Le titre du billet posté sur Zataz.com par son fondateur, Damien Bancal, va droit au but : « Plein le cul ! » Difficile de faire plus explicite. Le journaliste, collaborateur occasionnel de 01net., se donne jusqu'à la fin de la semaine pour décider du sort de son site, spécialisé dans le domaine de la sécurité et la révélation de failles informatiques.
Du fait de ses démêlés avec l'entreprise Forever Living Products France, Damien Bancal dit avoir « envie d'arrêter » l'aventure Zataz. « Ma décision est prise à 80 %. Quel est l'intérêt de continuer à alerter les entreprises sur des failles de sécurité si c'est pour être attaqué ensuite ? » s'interroge-t-il, dépité et fatigué par cette histoire débutée en 2008.
En octobre dernier, Zataz publiait un petit article affirmant que des données bancaires de clients de cette entreprise étaient accessibles sur Internet (via Google par exemple), le serveur FTP de celle-ci n'étant pas sécurisé par un login et un mot de passe. Une affaire banale (voir encadré). La mise en ligne n'avait eu lieu qu'une fois l'entreprise contactée et la faille corrigée, selon le protocole observé par le site et la pratique normale en matière de signalement de faille.

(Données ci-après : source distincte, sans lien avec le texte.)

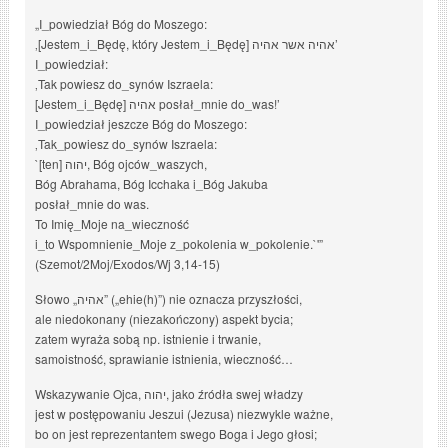
„I_powiedział Bóg do Moszego:
‚[Jestem_i_Będę, który Jestem_i_Będę] אהיה אשר אהיה’
I_powiedział:
‚Tak powiesz do_synów Iszraela:
[Jestem_i_Będę] אהיה posłał_mnie do_was!’
I_powiedział jeszcze Bóg do Moszego:
‚Tak_powiesz do_synów Iszraela:
`[ten] יהוה, Bóg ojców_waszych,
Bóg Abrahama, Bóg Icchaka i_Bóg Jakuba
posłał_mnie do was.
To Imię_Moje na_wieczność
i_to Wspomnienie_Moje z_pokolenia w_pokolenie.`'”
(Szemot/2Moj/Exodos/Wj 3,14-15)
Słowo „אהיה” („ehie(h)”) nie oznacza przyszłości,
ale niedokonany (niezakończony) aspekt bycia;
zatem wyraża sobą np. istnienie i trwanie,
samoistność, sprawianie istnienia, wieczność…
Wskazywanie Ojca, יהוה, jako źródła swej władzy
jest w postępowaniu Jeszui (Jezusa) niezwykle ważne,
bo on jest reprezentantem swego Boga i Jego głosi;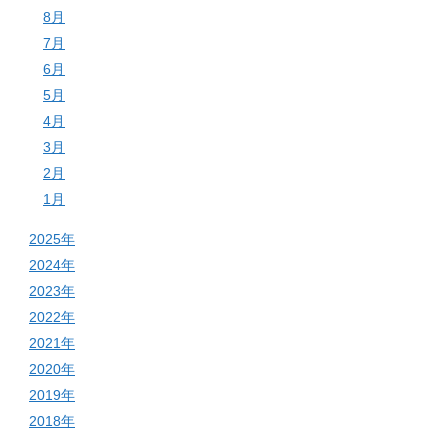
8月
7月
6月
5月
4月
3月
2月
1月
2025年
2024年
2023年
2022年
2021年
2020年
2019年
2018年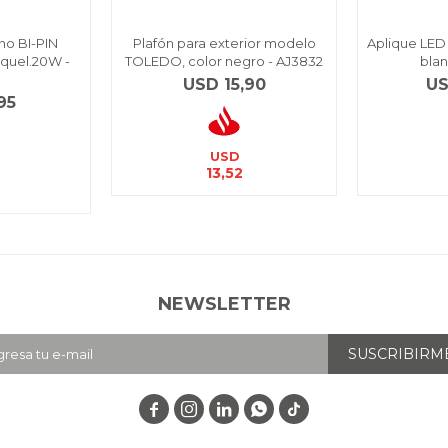
no BI-PIN
Plafón para exterior modelo
Aplique LED 
quel.20W -
TOLEDO, color negro - AJ3832
blan
USD
15,90
U
95
USD
13,52
NEWSLETTER
SUSCRIBIRM



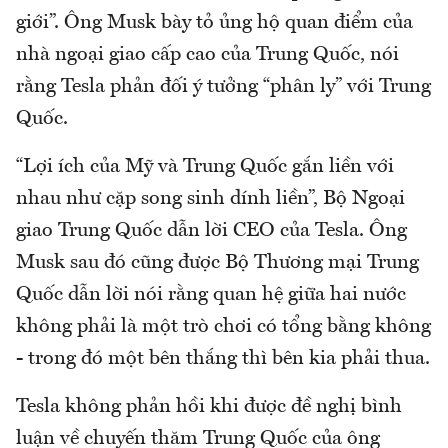
giới”. Ông Musk bày tỏ ủng hộ quan điểm của
nhà ngoại giao cấp cao của Trung Quốc, nói
rằng Tesla phản đối ý tưởng “phân ly” với Trung
Quốc.
“Lợi ích của Mỹ và Trung Quốc gắn liền với
nhau như cặp song sinh dính liền”, Bộ Ngoại
giao Trung Quốc dẫn lời CEO của Tesla. Ông
Musk sau đó cũng được Bộ Thương mại Trung
Quốc dẫn lời nói rằng quan hệ giữa hai nước
không phải là một trò chơi có tổng bằng không
- trong đó một bên thắng thì bên kia phải thua.
Tesla không phản hồi khi được đề nghị bình
luận về chuyến thăm Trung Quốc của ông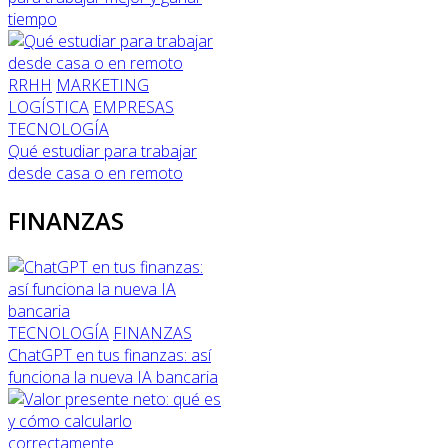
tiempo
RRHH
MARKETING
LOGÍSTICA
EMPRESAS
TECNOLOGÍA
Qué estudiar para trabajar
desde casa o en remoto
FINANZAS
TECNOLOGÍA
FINANZAS
ChatGPT en tus finanzas: así
funciona la nueva IA bancaria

Zataz ne donnait aucun élément technique ni lien des caches des moteurs de recherche.
Mais Forever Living Products France, qui a d'abord remercié Damien Bancal pour cette aide, a ensuite décidé de le poursuivre en justice, lui dépêchant des huissiers en décembre 2008. L'entreprise estimait qu'il y avait eu piratage de son site pour obtenir de telles données. Bizarrement, elle n'attaque pas sur ce motif, mais pour faire retirer l'article (au civil) et pour diffamation (en correctionnelle).
En janvier 2009, Damien Bancal est condamné à retirer l'article (ce qui était déjà fait). Il interjette appel : la sentence est confirmée, et s'y ajoute la somme de 3 500 euros à payer au plaignant. Concernant la diffamation, le fondateur de Zataz a été relaxé en juillet dernier par la 17e chambre correctionnelle du tribunal de Paris. Forever Living Products France a fait appel, la date du jugement sera connue le 7 octobre.
Quelle que soit la teneur de celui-ci, pour Damien Bancal, la coupe est presque pleine. « Si c'est la façon d'être remercié, alors, que ces entreprises se démerdent ! Mon but était d'alerter sur les données sensibles qui traînent sur Internet. Mais je ne veux pas y laisser ma santé. » Du côté financier, il a déjà dépensé 10 000 euros en frais de justice divers et doit ces jours-ci encore débourser 3 500 euros supplémentaires.
L'appel à un soutien financier par PayPal qu'il a lancé lui a déjà permis de récolter près de 3 000 euros, provenant de particuliers ou d'entreprises. « J'ai même reçu le soutien de deux PME que j'avais aidées. Et d'importants groupes de high-tech français m'ont contacté pour me soutenir. » Il dit aussi avoir reçu près de 96 000 messages de soutien. Même le mystérieux avocat blogueur Maître Eolas s'est fendu d'une vidéo sur YouTube. « Ce sont ces encouragements qui me font encore hésiter à baisser le rideau », indique Damien Bancal.
Rien de plus facile que de trouver des données personnelles sur la Toile, preuve que nombre de serveurs d'entreprises ou d'associations ne sont pas sécurisés de façon basique par un login et un mot de passe. Les moteurs de recherche, généralistes ou spécialisés (dans les serveurs FTP) se font alors un plaisir de vous donner accès à des documents. Ainsi, en tapant la requête « contrat » sur l'un d'entre eux, on aboutit par exemple en quelques clics à différents contrats de travail d'une association pour personnes âgées. Il suffit d'ouvrir ces fichiers au format .doc pour accéder aux données privées : nom, prénom, adresse, numéro de sécurité sociale, etc. Un jeu d'enfant. Assez effrayant.